Collected data
********

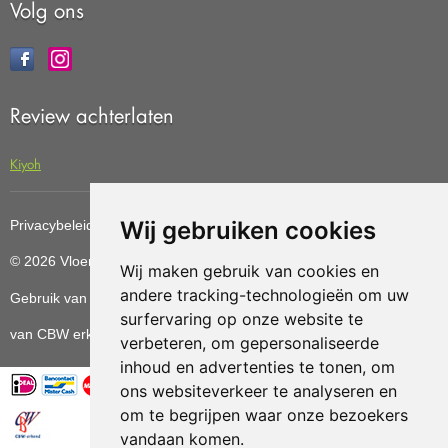
Volg ons
Review achterlaten
Kiyoh
Wij gebruiken cookies
Privacybeleid
Cookiebeleid
Update cookies preferences
© 2026 Vloerenvoordelig
Deze website is ontwikkeld door AGN
Wij maken gebruik van cookies en
andere tracking-technologieën om uw
Gebruik van deze site betekent dat u de
algemene voorwaarden
surfervaring op onze website te
van CBW erkende woonwinkels accepteert.
verbeteren, om gepersonaliseerde
inhoud en advertenties te tonen, om
ons websiteverkeer te analyseren en
om te begrijpen waar onze bezoekers
vandaan komen.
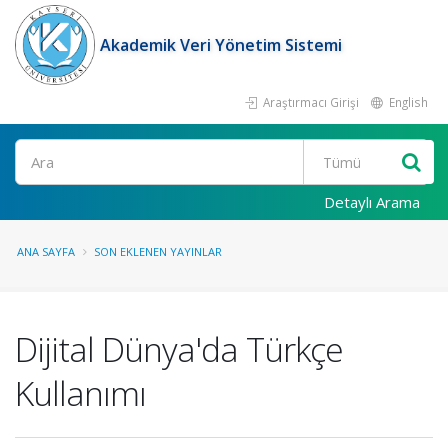
Akademik Veri Yönetim Sistemi
Araştırmacı Girişi
English
Ara
Detaylı Arama
ANA SAYFA
SON EKLENEN YAYINLAR
Dijital Dünya'da Türkçe
Kullanımı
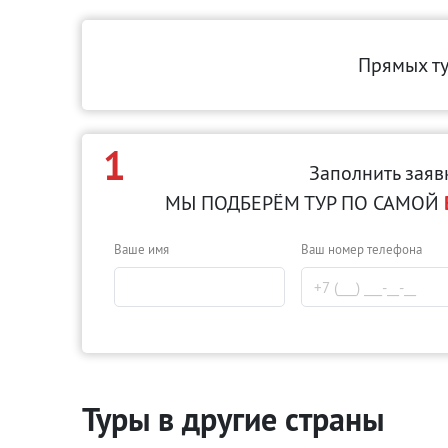
Прямых т
1
Заполнить заяв
МЫ ПОДБЕРЁМ ТУР ПО САМОЙ
Ваше имя
Ваш номер телефона
Туры в другие страны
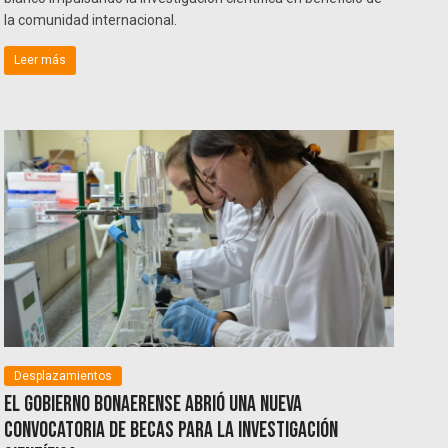
la comunidad internacional.
Leer más
Desplazamientos
El gobierno bonaerense abrió una nueva
convocatoria de becas para la investigación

********

Give again, word for word, the lines from the one containing "Туры в другие страны" through the last line of the entries, with pictures omitted and nothing added.

> **Response to the exercise**:
Туры в другие страны
la comunidad internacional.
Leer más
Desplazamientos
El gobierno bonaerense abrió una nueva
convocatoria de becas para la investigación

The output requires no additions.